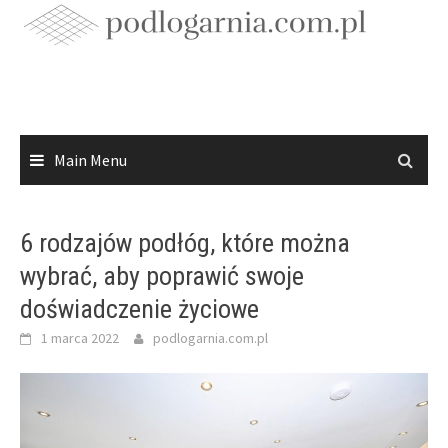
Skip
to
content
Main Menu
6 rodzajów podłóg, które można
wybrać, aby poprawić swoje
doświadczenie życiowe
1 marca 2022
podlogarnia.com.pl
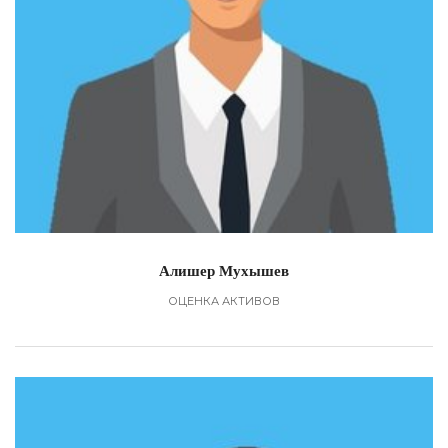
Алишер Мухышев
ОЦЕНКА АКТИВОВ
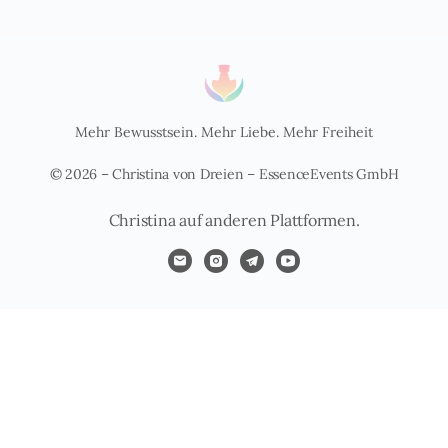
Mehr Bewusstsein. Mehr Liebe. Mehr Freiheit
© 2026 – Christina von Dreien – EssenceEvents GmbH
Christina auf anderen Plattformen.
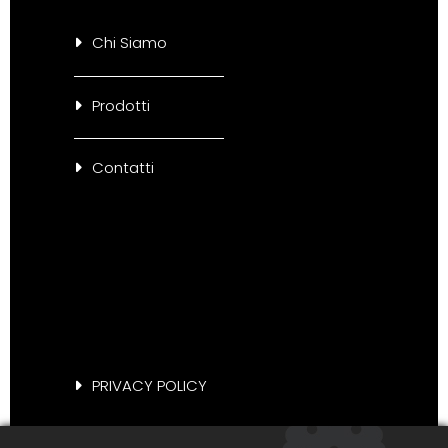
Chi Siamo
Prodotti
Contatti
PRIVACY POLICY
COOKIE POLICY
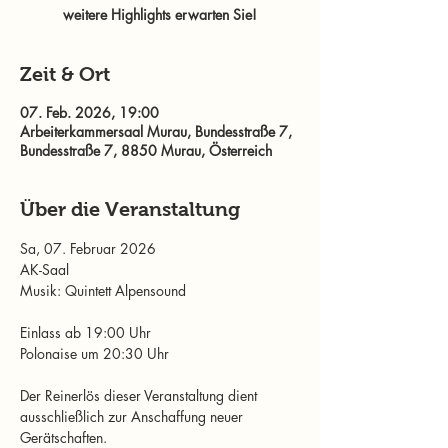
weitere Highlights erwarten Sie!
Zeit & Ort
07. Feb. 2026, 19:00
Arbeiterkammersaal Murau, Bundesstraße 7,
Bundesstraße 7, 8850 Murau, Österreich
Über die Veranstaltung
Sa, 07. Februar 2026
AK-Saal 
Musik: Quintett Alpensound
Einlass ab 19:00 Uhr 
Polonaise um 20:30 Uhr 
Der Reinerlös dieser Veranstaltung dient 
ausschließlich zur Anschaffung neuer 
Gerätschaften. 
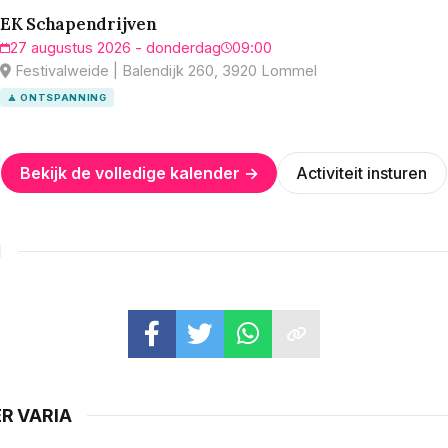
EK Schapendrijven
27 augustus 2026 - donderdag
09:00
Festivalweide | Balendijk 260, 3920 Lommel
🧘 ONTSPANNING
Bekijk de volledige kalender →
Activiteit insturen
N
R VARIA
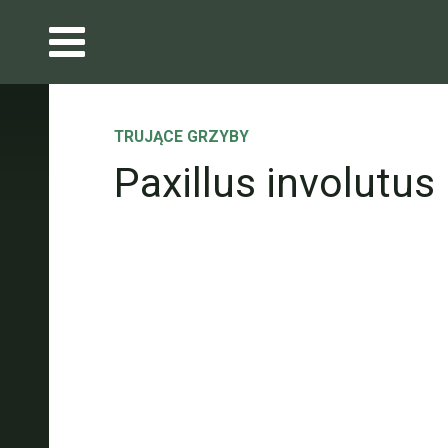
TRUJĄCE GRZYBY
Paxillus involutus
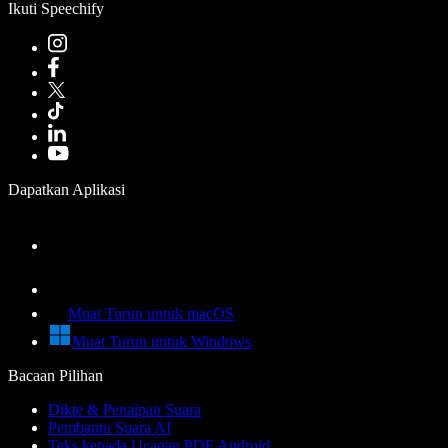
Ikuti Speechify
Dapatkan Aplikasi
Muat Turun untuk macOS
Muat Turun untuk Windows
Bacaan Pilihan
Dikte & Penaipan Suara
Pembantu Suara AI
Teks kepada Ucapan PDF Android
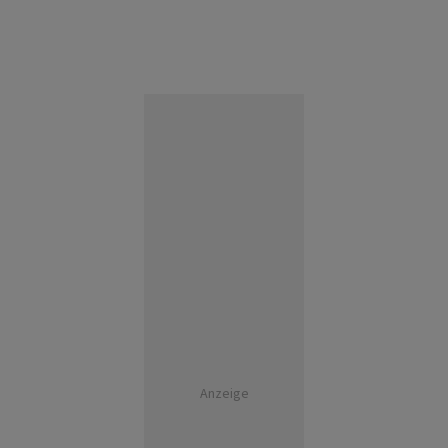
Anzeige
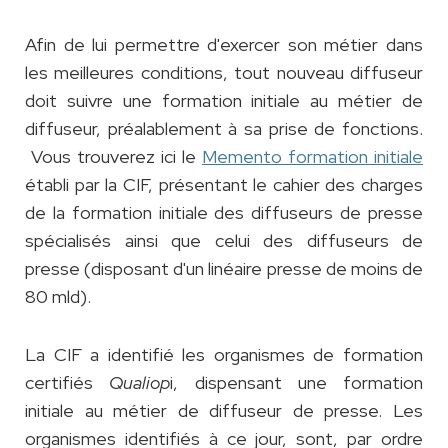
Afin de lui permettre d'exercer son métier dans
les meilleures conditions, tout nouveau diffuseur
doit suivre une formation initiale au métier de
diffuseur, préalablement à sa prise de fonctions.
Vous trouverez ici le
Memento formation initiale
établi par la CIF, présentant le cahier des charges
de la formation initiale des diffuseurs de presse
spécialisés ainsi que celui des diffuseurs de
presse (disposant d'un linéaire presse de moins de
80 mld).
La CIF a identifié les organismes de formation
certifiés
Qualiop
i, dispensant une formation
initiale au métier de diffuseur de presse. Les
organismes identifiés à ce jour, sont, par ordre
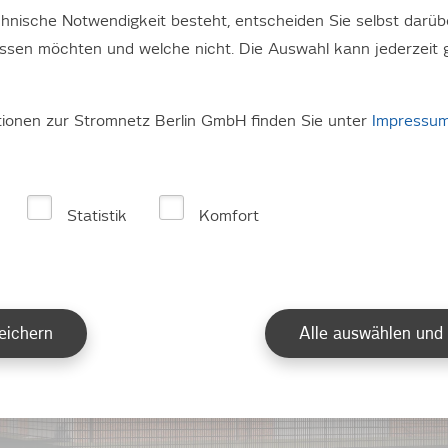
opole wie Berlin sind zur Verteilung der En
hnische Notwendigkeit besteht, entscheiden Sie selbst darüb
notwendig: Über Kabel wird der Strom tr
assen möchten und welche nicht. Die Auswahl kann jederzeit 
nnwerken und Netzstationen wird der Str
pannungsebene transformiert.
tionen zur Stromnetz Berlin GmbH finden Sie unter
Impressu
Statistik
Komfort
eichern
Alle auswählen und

= = = = = = =

= Task prompt =
From the line with "La CIF a identifié" up to and including the line with "hnische Notwendigkeit besteht, entscheiden" above, retype every line exactly and nothing more; leave out the pictures.

= Exercise solution =
La CIF a identifié les organismes de formation
certifiés
Qualiop
i, dispensant une formation
initiale au métier de diffuseur de presse. Les
organismes identifiés à ce jour, sont, par ordre
opole wie Berlin sind zur Verteilung der En
hnische Notwendigkeit besteht, entscheiden Sie selbst darüb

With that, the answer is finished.